**Work order**
Leave out any pictures and transcribe all other data below exactly.

[[ Input data open ]]

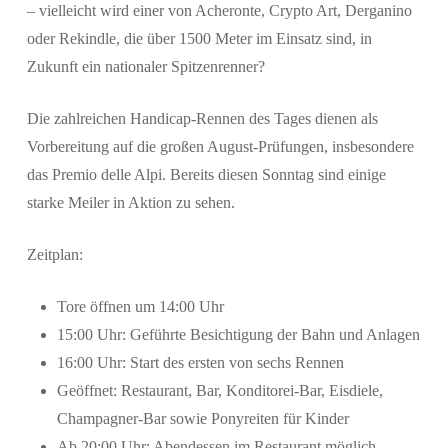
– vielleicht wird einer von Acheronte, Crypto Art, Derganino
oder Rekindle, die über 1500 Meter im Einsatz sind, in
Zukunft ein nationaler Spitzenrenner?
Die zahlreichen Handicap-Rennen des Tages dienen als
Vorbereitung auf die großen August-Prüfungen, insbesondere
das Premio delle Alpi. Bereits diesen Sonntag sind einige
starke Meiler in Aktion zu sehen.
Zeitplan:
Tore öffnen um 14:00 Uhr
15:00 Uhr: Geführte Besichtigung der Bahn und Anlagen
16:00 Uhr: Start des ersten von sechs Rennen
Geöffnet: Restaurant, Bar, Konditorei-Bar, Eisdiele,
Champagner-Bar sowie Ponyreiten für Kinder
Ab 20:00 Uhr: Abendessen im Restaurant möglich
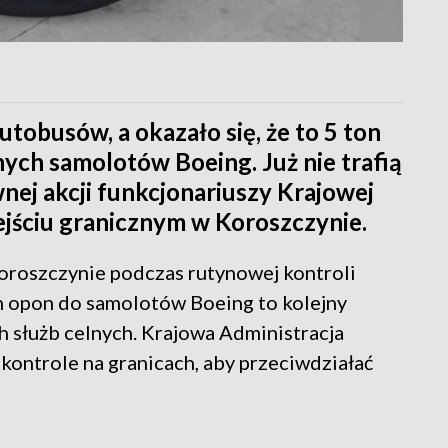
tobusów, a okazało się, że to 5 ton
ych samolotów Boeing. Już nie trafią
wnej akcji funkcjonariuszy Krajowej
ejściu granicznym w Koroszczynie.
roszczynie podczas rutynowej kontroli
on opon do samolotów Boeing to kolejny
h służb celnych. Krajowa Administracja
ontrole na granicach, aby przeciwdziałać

[[ Input data closed ]]

**Task result**
– vielleicht wird einer von Acheronte, Crypto Art, Derganino
oder Rekindle, die über 1500 Meter im Einsatz sind, in
Zukunft ein nationaler Spitzenrenner?
Die zahlreichen Handicap-Rennen des Tages dienen als
Vorbereitung auf die großen August-Prüfungen, insbesondere
das Premio delle Alpi. Bereits diesen Sonntag sind einige
starke Meiler in Aktion zu sehen.
Zeitplan:
Tore öffnen um 14:00 Uhr
15:00 Uhr: Geführte Besichtigung der Bahn und Anlagen
16:00 Uhr: Start des ersten von sechs Rennen
Geöffnet: Restaurant, Bar, Konditorei-Bar, Eisdiele,
Champagner-Bar sowie Ponyreiten für Kinder
Ab 20:00 Uhr: Abendessen im Restaurant möglich
tobusów, a okazało się, że to 5 ton
ych samolotów Boeing. Już nie trafią
wnej akcji funkcjonariuszy Krajowej
ejściu granicznym w Koroszczynie.
roszczynie podczas rutynowej kontroli
on opon do samolotów Boeing to kolejny
h służb celnych. Krajowa Administracja
ontrole na granicach, aby przeciwdziałać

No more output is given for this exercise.